Figure 2 shows Kaplan-Meier analysis demonstrating a persistently higher rate of freedom from LV lead-related complications after CRT device implantation in patients implanted with an ASQ lead (log-rank P=0.005). The frequency of LV lead-related complications at the 6-month postoperative follow-up was 19.4% in the ASQ group and 36.4% in the non-ASQ group (P=0.020). As shown in Figure 2, the non-ASQ group continued to have LV lead-related complications long after implantation, whereas the ASQ group did not have any complications at 6 months postoperatively.
Kaplan-Meier curves for left ventricular (LV) lead-related complications during follow-up in the Medtronic Attain Stability Quad (ASQ) and non-ASQ groups. IQR, interquartile range.

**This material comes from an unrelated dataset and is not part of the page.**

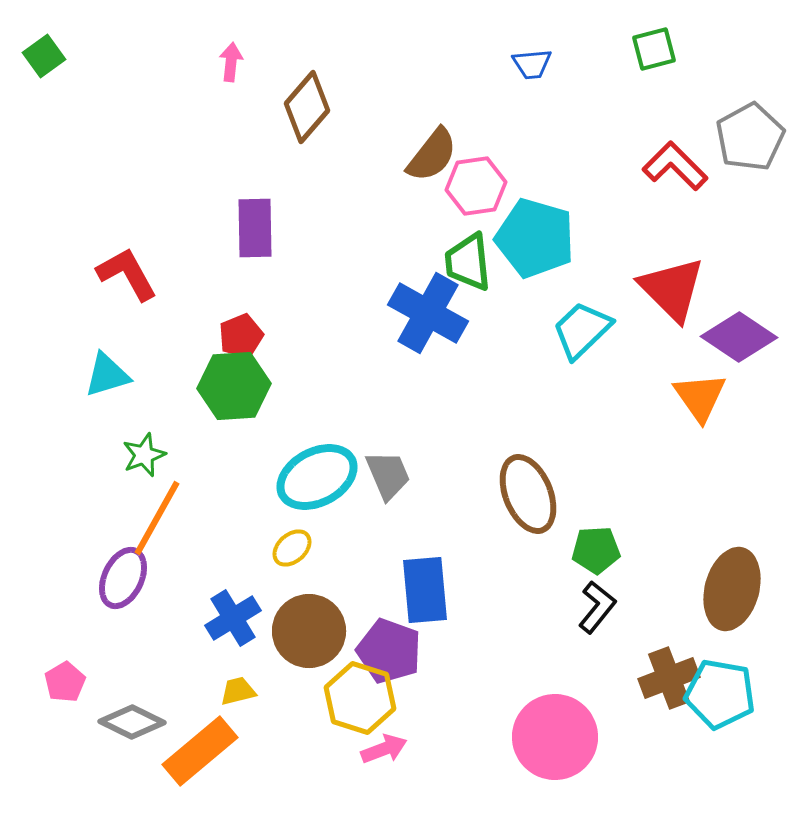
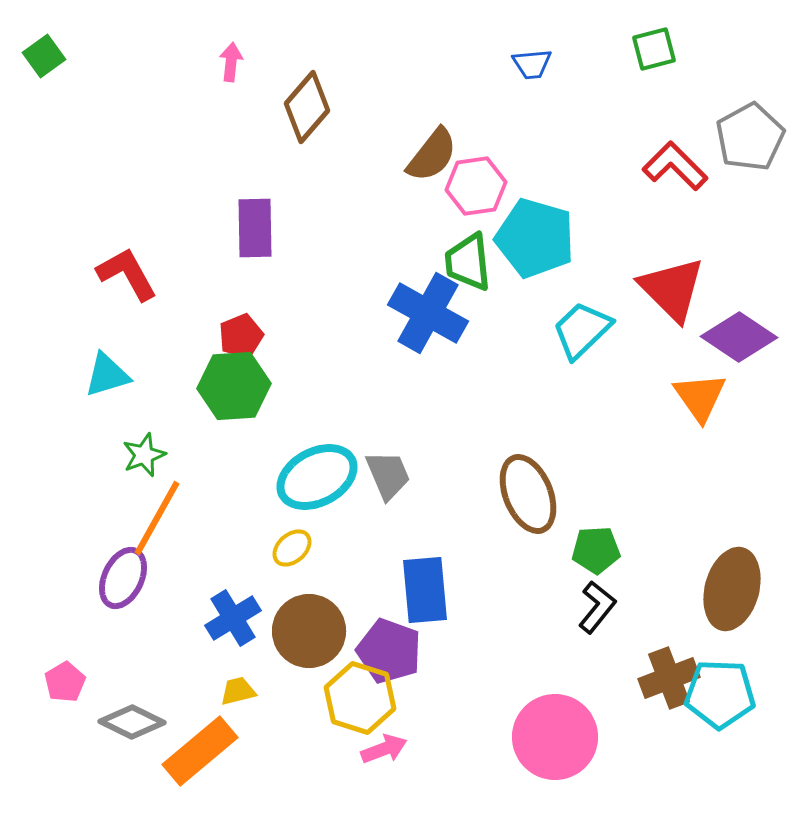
cyan pentagon at (720, 694): rotated 8 degrees counterclockwise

The frequency of required reoperations for LV lead dislodgement and LV lead elevated PCT or PNS requiring polarity change at the 6-month postoperative follow-up was lower in the ASQ than non-ASQ group (12.9% vs. 21.7%, respectively), but the difference was not significant (P=0.156). Kaplan-Meier analysis for required reoperation with LV lead dislodgement or required polarity change with LV lead elevated PCT or PNS during follow-up is shown in Figure 3, with a significantly lower event rate in the ASQ group (log-rank P=0.036). Furthermore, Cox multivariable regression analysis showed a significant reduction in lead-related complications associated with ASQ leads (hazard ratio 0.44; 95% confidence interval 0.23–0.83; P=0.011; Table 4).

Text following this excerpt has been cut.